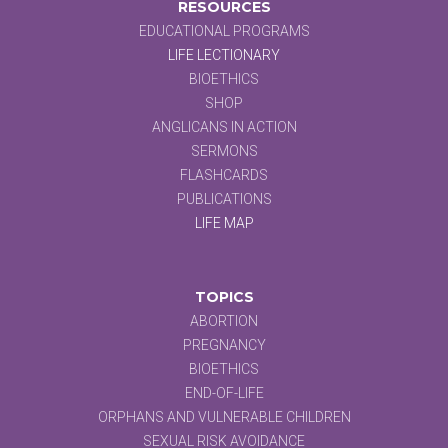
RESOURCES
EDUCATIONAL PROGRAMS
LIFE LECTIONARY
BIOETHICS
SHOP
ANGLICANS IN ACTION
SERMONS
FLASHCARDS
PUBLICATIONS
LIFE MAP
TOPICS
ABORTION
PREGNANCY
BIOETHICS
END-OF-LIFE
ORPHANS AND VULNERABLE CHILDREN
SEXUAL RISK AVOIDANCE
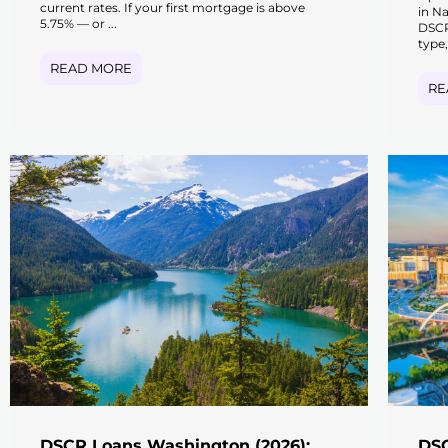
current rates. If your first mortgage is above
in N
5.75% — or ...
DSCR
type,
READ MORE
RE
DSCR Loans Washington (2026):
DSC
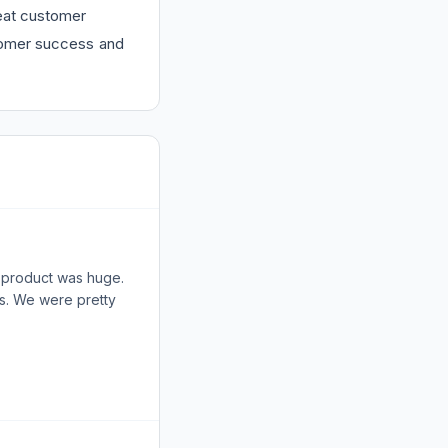
at customer
stomer success and
r product was huge.
ls. We were pretty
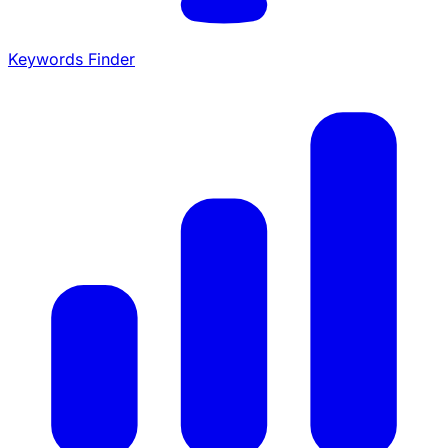
Keywords Finder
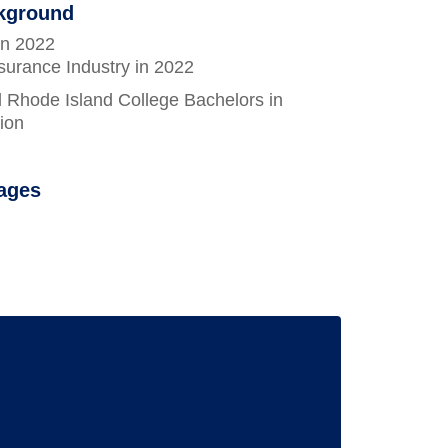
ckground
in 2022
surance Industry in 2022
 Rhode Island College Bachelors in
ion
ages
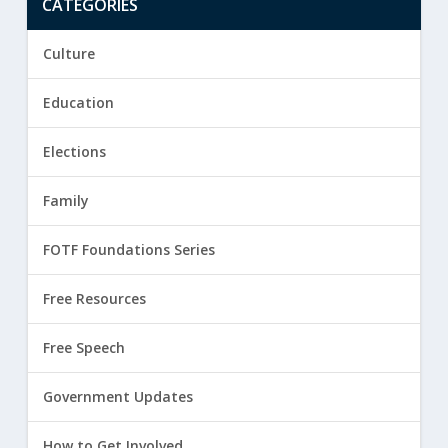
CATEGORIES
Culture
Education
Elections
Family
FOTF Foundations Series
Free Resources
Free Speech
Government Updates
How to Get Involved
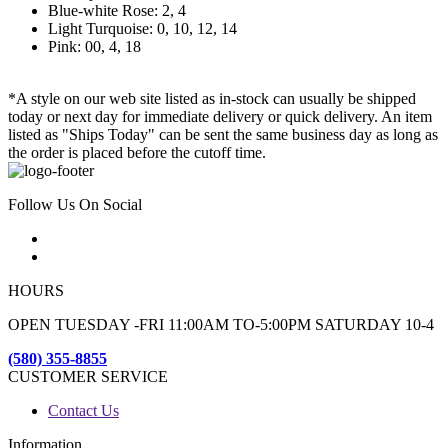
Blue-white Rose: 2, 4
Light Turquoise: 0, 10, 12, 14
Pink: 00, 4, 18
*A style on our web site listed as in-stock can usually be shipped
today or next day for immediate delivery or quick delivery. An item
listed as "Ships Today" can be sent the same business day as long as
the order is placed before the cutoff time.
Follow Us On Social
HOURS
OPEN TUESDAY -FRI 11:00AM TO-5:00PM SATURDAY 10-4
(580) 355-8855
CUSTOMER SERVICE
Contact Us
Information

▸ **Exercise objective**
Every line of the data above should be quoted exactly. Omit the pictures.

▸ **Your response**
RESOURCES
EDUCATIONAL PROGRAMS
LIFE LECTIONARY
BIOETHICS
SHOP
ANGLICANS IN ACTION
SERMONS
FLASHCARDS
PUBLICATIONS
LIFE MAP
TOPICS
ABORTION
PREGNANCY
BIOETHICS
END-OF-LIFE
ORPHANS AND VULNERABLE CHILDREN
SEXUAL RISK AVOIDANCE
current rates. If your first mortgage is above
in N
5.75% — or ...
DSCR
type,
READ MORE
RE
DSCR Loans Washington (2026):
DSC
at customer
stomer success and
r product was huge.
ls. We were pretty
Keywords Finder
ckground
in 2022
surance Industry in 2022
 Rhode Island College Bachelors in
ion
ages
CATEGORIES
Culture
Education
Elections
Family
FOTF Foundations Series
Free Resources
Free Speech
Government Updates
How to Get Involved
Blue-white Rose: 2, 4
Light Turquoise: 0, 10, 12, 14
Pink: 00, 4, 18
*A style on our web site listed as in-stock can usually be shipped
today or next day for immediate delivery or quick delivery. An item
listed as "Ships Today" can be sent the same business day as long as
the order is placed before the cutoff time.
Follow Us On Social
HOURS
OPEN TUESDAY -FRI 11:00AM TO-5:00PM SATURDAY 10-4
(580) 355-8855
CUSTOMER SERVICE
Contact Us
Information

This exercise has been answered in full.